On the east coast, both the Cabot Strait and the Strait of Belle Isle are acting as barriers to gene flow in the boreal chickadee, isolating NL from the mainland populations. As with other island populations, Newfoundland hosts a number of endemic species and subspecies (for example, Cronin et al., 2005; Hearn et al., 2006), and genetically distinct populations are found in a number of species, including birds (Gill et al., 1993; Zink and Dittmann, 1993), mammals (Cronin et al., 2005) and plants (Gerardi et al., 2010). A combination of the physical water barrier and inhospitable conditions (harsh weather and lack of suitable habitat) probably contribute to the maintained genetic isolation of boreal chickadees.

The third type of physical barrier restricting gene flow in boreal chickadees is geographical distance. Both mtDNA and microsatellite data show significant isolation-by-distance, and short distance (<40 km) dispersal is supported by banding records. Reduced dispersal is consistent with other non-migratory, resident species, including both birds (Burg et al., 2005; Graham and Burg, 2012; Lait et al., 2012) and mammals (Chappell et al., 2004; Aubry et al., 2009; Shafer et al., 2010a).

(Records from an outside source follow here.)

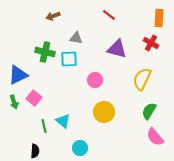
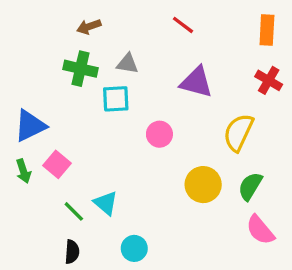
red cross: (151, 43) -> (269, 80), moved
green cross: (45, 52) -> (80, 69), moved
yellow circle: (104, 112) -> (203, 185), moved
green line: (44, 126) -> (74, 211), turned -32
black semicircle: (35, 151) -> (72, 252), moved

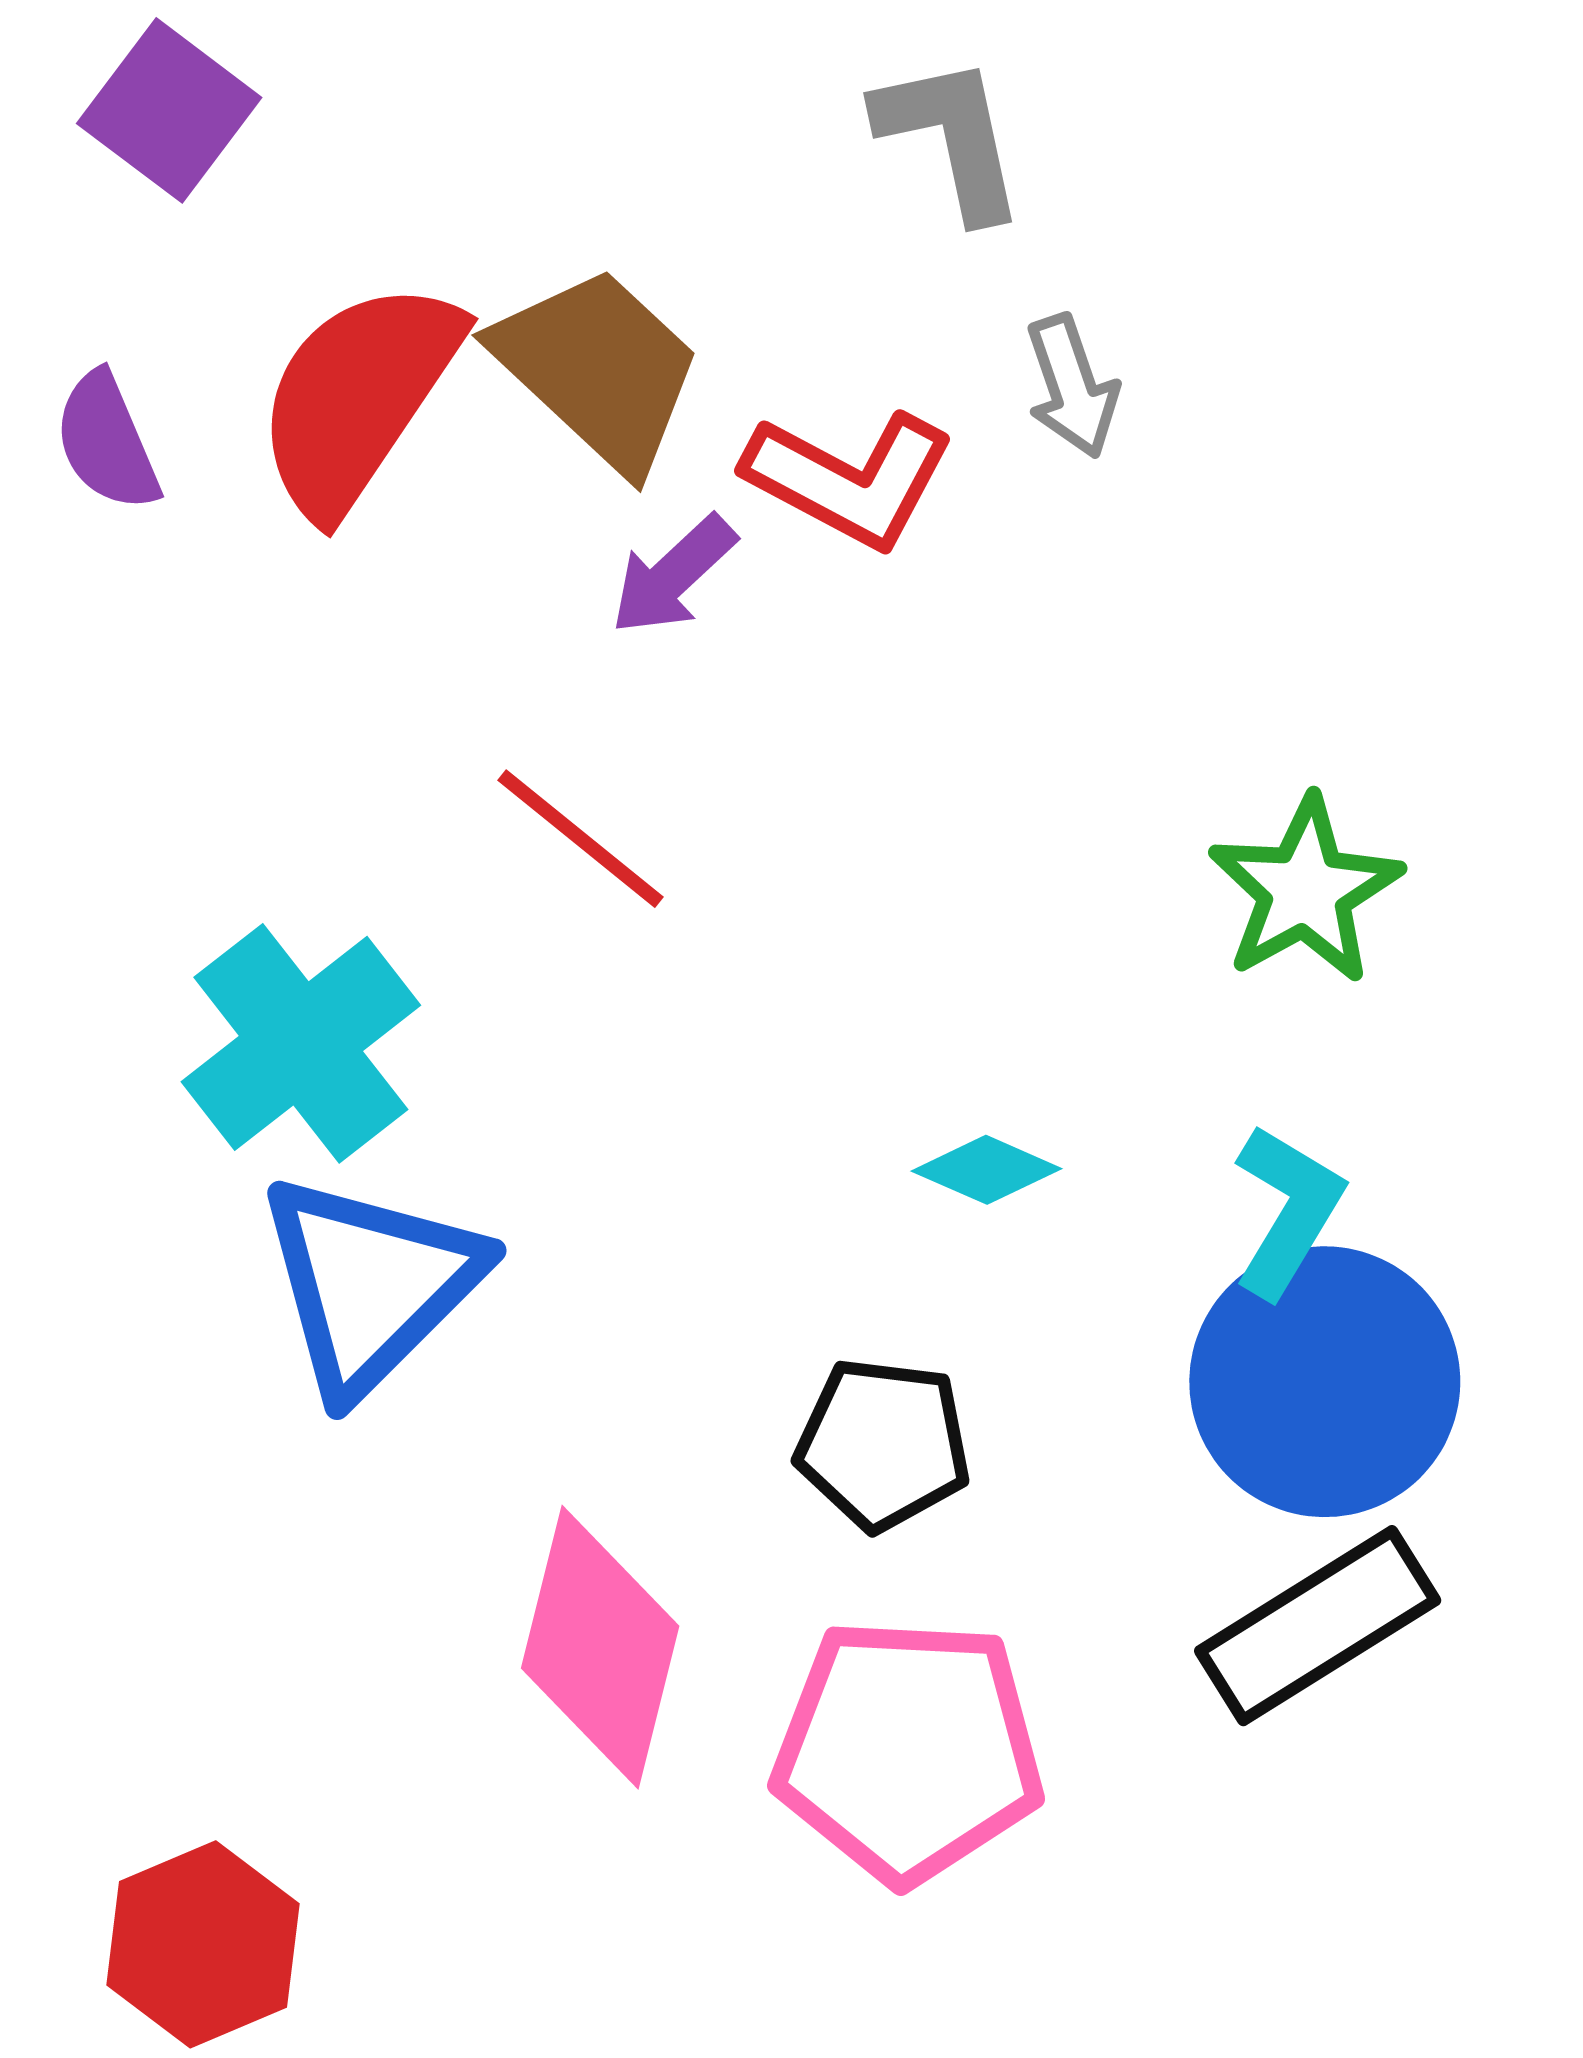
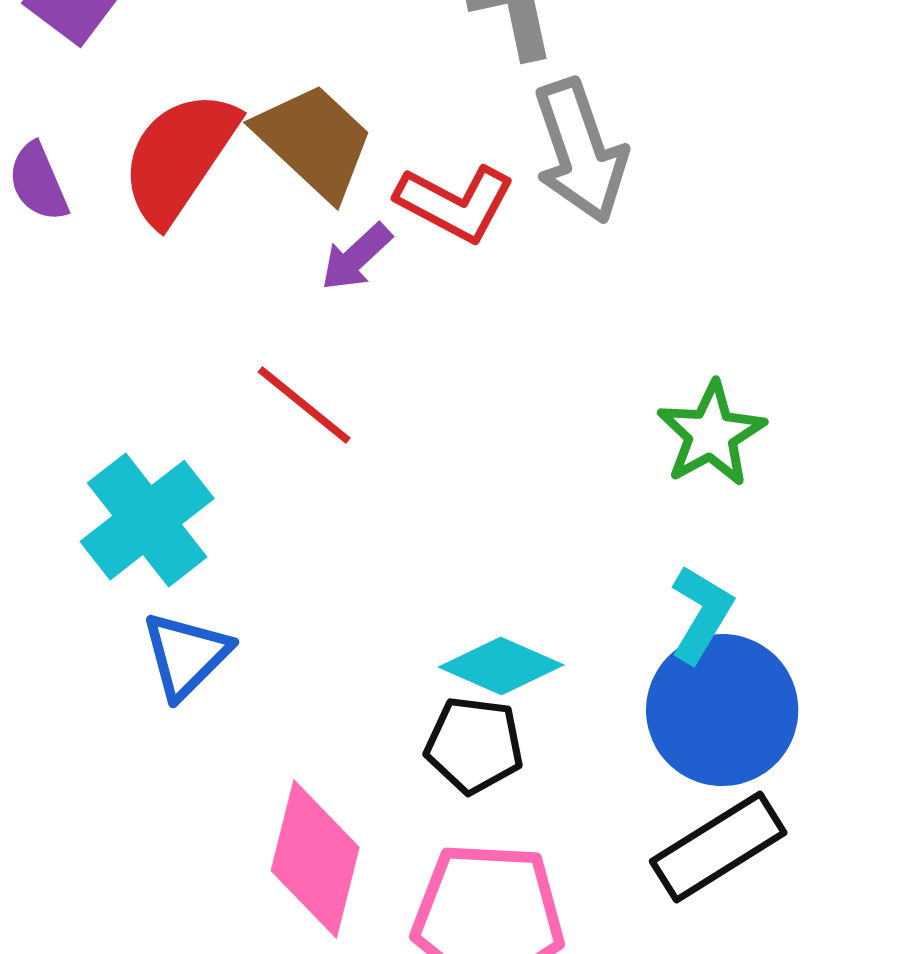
gray arrow: (1072, 386) -> (580, 151), size x1.8
cyan diamond: (986, 1170) -> (501, 666), moved, size x1.5
blue triangle: (370, 1284) -> (186, 655), size x0.7

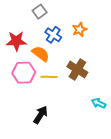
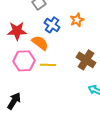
brown cross: (77, 70) -> (86, 60), moved
black arrow: (41, 115) -> (14, 101), moved

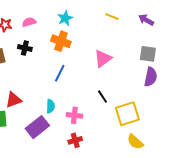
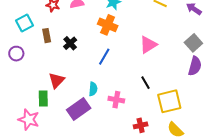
black cross: (25, 48) -> (70, 43), moved, turned 32
gray square: (148, 54) -> (193, 43), turned 36
red triangle: (14, 100) -> (57, 80), turned -30
red cross: (75, 140) -> (141, 125), moved

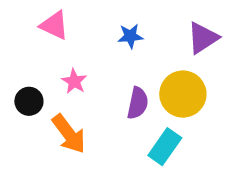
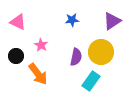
pink triangle: (54, 25) -> (18, 22), moved

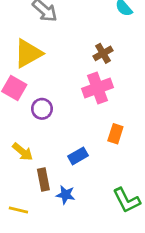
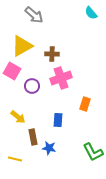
brown cross: (103, 53) -> (52, 54), moved, turned 32
pink cross: (97, 88) -> (61, 78), moved
blue rectangle: (78, 156) -> (58, 120), turned -56

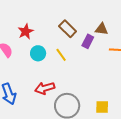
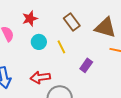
brown triangle: (102, 29) -> (105, 27), size x1.6
purple rectangle: (88, 41) -> (86, 65), moved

Comparing genetic data to morphological taxonomy

Three to five subspecies of boreal chickadees have been described based on morphological and plumage differences (Ridgway, 1904; American Ornithologists’ Union, 1957). The most widely accepted designation includes five described subspecies: P. h. hudsonicus (AK to ON), P. h. columbianus (west of Rocky Mountains), P. h. cascadensis (northern Cascade Mountains), P. h. littoralis (QC to Atlantic coast) and P. h. rabbittsi (NL) (American Ornithologists’ Union, 1957). Our genetic data do not support the separation of populations on the western and eastern edges of the Rocky Mountains (P. h. columbianus and P. h. hudsonicus) but do support both the separation of populations west and east of Hudson’s Bay (P. h. hudsonicus andP. h. littoralis) and a distinct Newfoundland subspecies (P. h. rabbittsi). No samples were collected from P. h. cascadensis.

Conclusions

The genetic patterns seen in the boreal chickadee support the historical separation in Beringia and Atlantic coastal refugia with subsequent expansion into central Canada. Colonisation of previously glaciated areas probably followed the spread of spruce species as the patterns are congruent with black and white spruce, supporting niche conservatism in this songbird. The close association between these species suggests that they may be useful bioindicators for each other. A combination of mountains, water barriers and physical distance are influencing dispersal among contemporary chickadee populations. Within the mainland populations, male-biased dispersal is acting to homogenise populations while mtDNA differences are retained. The exception to this is Newfoundland where both sets of molecular markers support genetic isolation of this island population. The various impacts of physical barriers in different areas (for example, mountains in Alaska vs western Canada) highlights the importance of including matrix quality as well as habitat features when looking at dispersal barriers.

Data archiving

Sequence data have been submitted to GenBank: JN654564-JN654638 (control region); JN654639-JN654699 (ATP).

Genotype data have been submitted to Dryad: doi:10.5061/dryad.82hs7. Data files: Microsatellite raw data of six loci for boreal chickadees across North America.